3. Optional: Prepare Docker Image

Authenticate to Amazon Elastic Container Registry (ECR) in the target region

aws ecr get-login-password --region ap-northeast-1 | \
    docker login --username AWS --password-stdin \
    123456789012.dkr.ecr.ap-northeast-1.amazonaws.com

In the above command, as well as in the following shown below, make sure that you replace 123456789012 with your own account ID.

Build brickwall-maker Docker container:

docker build -t brickwall-maker .

Tag the Docker container to prepare it to be pushed to ECR:

docker tag brickwall-maker:latest 123456789012.dkr.ecr.ap-northeast-1.amazonaws.com/brickwall-maker:latest

Push the built Docker container to ECR

docker push 123456789012.dkr.ecr.ap-northeast-1.amazonaws.com/brickwall-maker:latest

4. Launch the CloudFormation template to deploy your ECS infrastructure

To deploy your ECS infrastructure, run the following command (replace your own private ECR URL or use our public URL) in the ParameterValue) to launch the CloudFormation template :

aws cloudformation create-stack --stack-name myECS-Stack \
--template-body file://DevOpsGuru.yaml \
--capabilities CAPABILITY_IAM CAPABILITY_NAMED_IAM \
--parameters ParameterKey=ImageUrl,ParameterValue=public.ecr.aws/p8v8e7e5/myartifacts:brickwallv1

5. Enable DevOps Guru to monitor the ECS Application

Run the following command to enable DevOps Guru for monitoring your ECS application:

aws cloudformation create-stack \
--stack-name EnableDevOpsGuruForCfnStack \
--template-body file://EnableDevOpsGuruForCfnStack.yaml \
--parameters ParameterKey=CfnStackNames,ParameterValue=myECS-Stack

6. Wait for base-lining of resources

This step lets DevOps Guru complete the baselining of the resources and benchmark the normal behavior. For this particular scenario, we recommend waiting two days before any insights are triggered.

Unlike other monitoring tools, the DevOps Guru dashboard would not present any counters or graphs. In the meantime, you can utilize CloudWatch Container Insights to monitor the cluster-level, task-level, and service-level metrics in ECS.

7. View Container Insights metrics

  • Open the CloudWatch console.
  • In the navigation pane, choose Container Insights.
  • Use the drop-down boxes near the top to select ECS Services as the resource type to view, then select DevOps Guru as the resource to monitor.
  • The performance monitoring view will show you graphs for several metrics, including “Memory Utilization”, which you can watch increasing from here. In addition, it will show the list of tasks in the lower “Task performance” pane showing the “Avg CPU” and “Avg memory” metrics for the individual tasks.

8. Review DevOps Guru insights

When DevOps Guru detects an anomaly, it generates a proactive insight with the relevant information needed to investigate the anomaly, and it will list it in the DevOps Guru Dashboard.

You can view the insights by clicking on the number of insights displayed in the dashboard. In our case, we expect insights to be shown in the “proactive insights” category on the dashboard.

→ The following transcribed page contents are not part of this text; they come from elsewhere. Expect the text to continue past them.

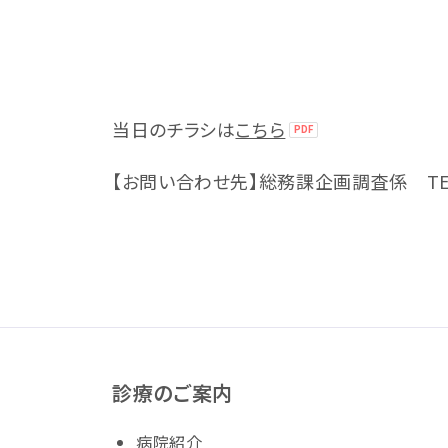
当日のチラシは
こちら
【お問い合わせ先】総務課企画調査係 TEL:08
診療のご案内
病院紹介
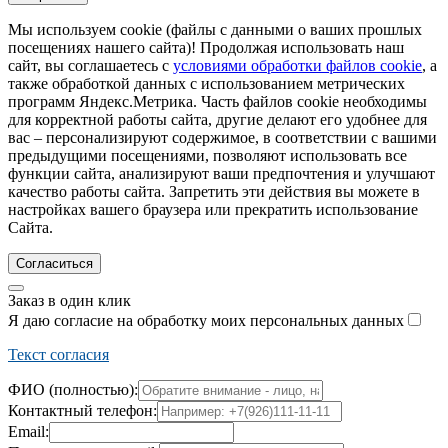
Мы используем cookie (файлы с данными о ваших прошлых
посещениях нашего сайта)! Продолжая использовать наш
сайт, вы соглашаетесь с
условиями обработки файлов cookie
, а
также обработкой данных с использованием метрических
программ Яндекс.Метрика. Часть файлов cookie необходимы
для корректной работы сайта, другие делают его удобнее для
вас – персонализируют содержимое, в соответствии с вашими
предыдущими посещениями, позволяют использовать все
функции сайта, анализируют ваши предпочтения и улучшают
качество работы сайта. Запретить эти действия вы можете в
настройках вашего браузера или прекратить использование
Сайта.
Согласиться
Заказ в один клик
Я даю согласие на обработку моих персональных данных
Текст согласия
ФИО (полностью):
Контактный телефон:
Email:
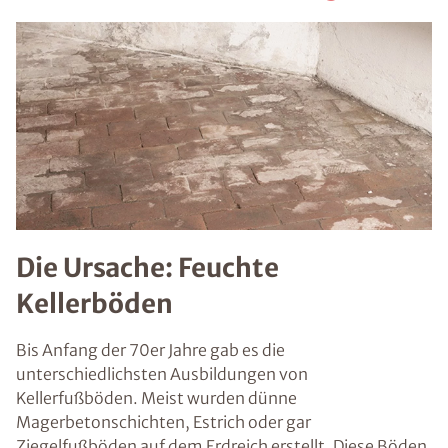
Die Ursache: Feuchte
Kellerböden
Bis Anfang der 70er Jahre gab es die
unterschiedlichsten Ausbildungen von
Kellerfußböden. Meist wurden dünne
Magerbetonschichten, Estrich oder gar
Ziegelfußböden auf dem Erdreich erstellt. Diese Böden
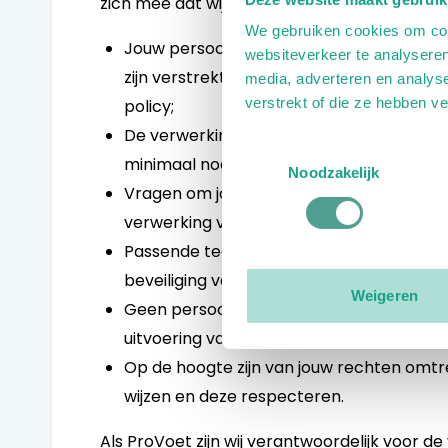
zich mee dat wij in ieder geval:
We gebruiken cookies om cont
Jouw persoonsgegevens verwerken in o
websiteverkeer te analyseren
zijn verstrekt, deze doelen en type pers
media, adverteren en analys
verstrekt of die ze hebben v
policy;
De verwerking van jouw persoonsgegeven
Toestemmingsselectie
minimaal nodig zijn voor de doeleinden 
Noodzakelijk
Vragen om jouw uitdrukkelijke toestemmi
verwerking van jouw persoonsgegevens;
Passende technische en organisatorisc
beveiliging van jouw persoonsgegevens g
Weigeren
Geen persoonsgegevens doorgeven aan ande
uitvoering van de doeleinden waarvoor ze 
Op de hoogte zijn van jouw rechten omtr
wijzen en deze respecteren.
Als ProVoet zijn wij verantwoordelijk voor 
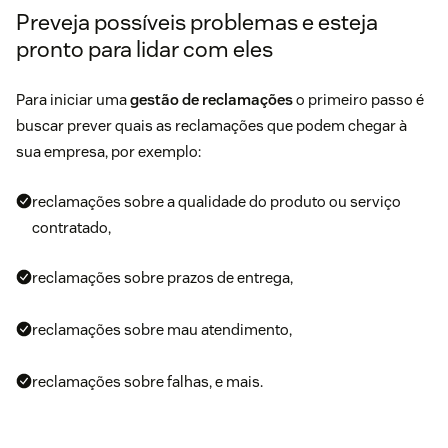
Preveja possíveis problemas e esteja
pronto para lidar com eles
Para iniciar uma
gestão de reclamações
o primeiro passo é
buscar prever quais as reclamações que podem chegar à
sua empresa, por exemplo:
reclamações sobre a qualidade do produto ou serviço
contratado,
reclamações sobre prazos de entrega,
reclamações sobre mau atendimento,
reclamações sobre falhas, e mais.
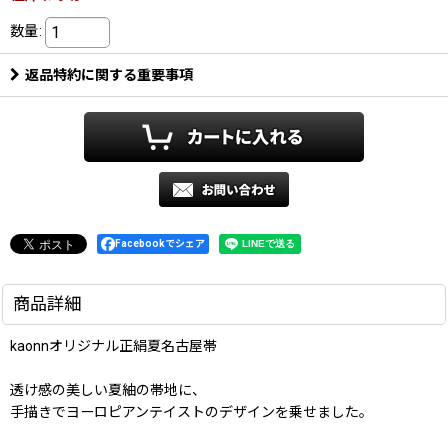
数量
:
返品特約に関する重要事項
Facebookでシェア
商品詳細
kaonnオリジナル正絹夏名古屋帯
透け感の美しい夏紬の帯地に、
手描きでヨーロピアンテイストのデザインを乗せました。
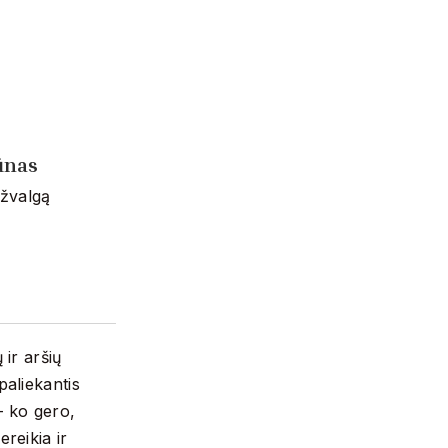
ūnas
pžvalgą
 ir aršių
 paliekantis
– ko gero,
reikia ir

Once you have opened the insight, you will see that the insight view is divided into the following sections:

  • Insight Overview with a basic description of the anomaly. In this case, stating that Memory Utilization is approaching limit with details of the stack that is being affected by the anomaly.
  • Anomalous metrics consisting of related graphs and a timeline of the predicted impact time in the future.
  • Relevant events with contextual information, such as changes or updates made to the CloudFormation stack’s resources in the region.
  • Recommendations to mitigate the issue. As seen in the following screenshot, it recommends troubleshooting High CPU or Memory Utilization in ECS along with a link to the necessary documentation.

The following screenshot illustrates an example insight detail page from DevOps Guru

 An example of an ECS Service’s Memory Utilization approaching a limit of 100%. The metric graph shows the anomaly starting two days ago at about 22:00 with memory utilization increasing steadily until the anomaly was reported today at 18:08. The graph also shows a forecast of the memory utilization with a predicted impact of reaching 100% the next day at about 22:00.

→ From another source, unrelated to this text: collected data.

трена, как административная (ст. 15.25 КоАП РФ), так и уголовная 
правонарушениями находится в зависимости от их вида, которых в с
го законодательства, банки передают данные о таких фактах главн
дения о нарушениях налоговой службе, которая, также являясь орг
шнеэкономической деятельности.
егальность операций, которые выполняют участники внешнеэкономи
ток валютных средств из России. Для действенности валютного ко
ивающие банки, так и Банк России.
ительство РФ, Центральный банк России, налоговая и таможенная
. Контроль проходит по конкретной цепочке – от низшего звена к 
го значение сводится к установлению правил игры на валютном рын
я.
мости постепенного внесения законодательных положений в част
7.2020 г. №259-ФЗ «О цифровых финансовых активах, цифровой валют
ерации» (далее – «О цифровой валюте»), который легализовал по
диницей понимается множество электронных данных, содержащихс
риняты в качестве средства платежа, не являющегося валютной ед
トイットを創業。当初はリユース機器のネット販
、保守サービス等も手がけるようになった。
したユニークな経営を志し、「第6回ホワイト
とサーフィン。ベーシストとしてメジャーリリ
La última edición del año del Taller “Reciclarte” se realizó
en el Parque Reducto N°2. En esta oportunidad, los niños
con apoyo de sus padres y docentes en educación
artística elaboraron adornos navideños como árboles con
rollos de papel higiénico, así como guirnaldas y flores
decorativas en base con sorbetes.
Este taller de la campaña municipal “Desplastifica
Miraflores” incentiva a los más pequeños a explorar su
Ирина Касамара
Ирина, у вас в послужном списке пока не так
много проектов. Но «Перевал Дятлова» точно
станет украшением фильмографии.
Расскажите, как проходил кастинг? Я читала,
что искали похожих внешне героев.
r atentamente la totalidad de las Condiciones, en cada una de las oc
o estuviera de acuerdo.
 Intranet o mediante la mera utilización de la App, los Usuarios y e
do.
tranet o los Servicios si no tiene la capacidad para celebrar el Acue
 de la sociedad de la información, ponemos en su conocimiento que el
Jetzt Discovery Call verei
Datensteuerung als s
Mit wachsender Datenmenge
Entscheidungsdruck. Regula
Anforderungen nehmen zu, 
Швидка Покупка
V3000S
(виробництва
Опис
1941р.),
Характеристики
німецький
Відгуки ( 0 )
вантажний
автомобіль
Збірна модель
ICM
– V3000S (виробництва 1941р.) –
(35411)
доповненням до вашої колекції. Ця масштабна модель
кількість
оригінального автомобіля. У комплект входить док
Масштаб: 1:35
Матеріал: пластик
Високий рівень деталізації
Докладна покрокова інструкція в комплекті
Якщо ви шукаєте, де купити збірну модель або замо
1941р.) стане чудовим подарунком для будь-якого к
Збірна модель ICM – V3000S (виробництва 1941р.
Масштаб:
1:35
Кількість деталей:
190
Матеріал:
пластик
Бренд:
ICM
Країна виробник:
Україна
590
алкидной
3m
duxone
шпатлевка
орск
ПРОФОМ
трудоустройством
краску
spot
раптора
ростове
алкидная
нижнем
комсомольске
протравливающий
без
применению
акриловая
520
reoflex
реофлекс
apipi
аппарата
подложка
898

Potentially related events on a timeline and below them a list of recommendations. Two deployment events are shown without further details on a timeline. The recommendations table links to one document on how to troubleshoot high CPU or memory utilization in Amazon ECS.

Conclusion

This post describes how DevOps Guru continuously monitors resources in a particular region in your AWS account, as well as proactively helps identify problems around resource exhaustion such as running out of memory, in advance. This helps IT operators take preventative actions even before a problem presents itself, thereby preventing downtime.

Cleaning up

After walking through this post, you should clean up and un-provision the resources in order to avoid incurring any further charges.

  1. To un-provision the CloudFormation stacks, on the AWS CloudFormation console, choose Stacks. Select the stack name, and choose Delete.
  2. Delete the AWS Cloud9 environment.
  3. Delete the ECR repository.

About the authors

Trishanka Saikia

Trishanka Saikia is a Technical Account Manager for AWS. She is also a DevOps enthusiast and works with AWS customers to design, deploy, and manage their AWS workloads/architectures.

Gerhard Poul

Gerhard Poul is a Senior Solutions Architect at Amazon Web Services based in Vienna, Austria. Gerhard works with customers in Austria to enable them with best practices in their cloud journey. He is passionate about infrastructure as code and how cloud technologies can improve IT operations.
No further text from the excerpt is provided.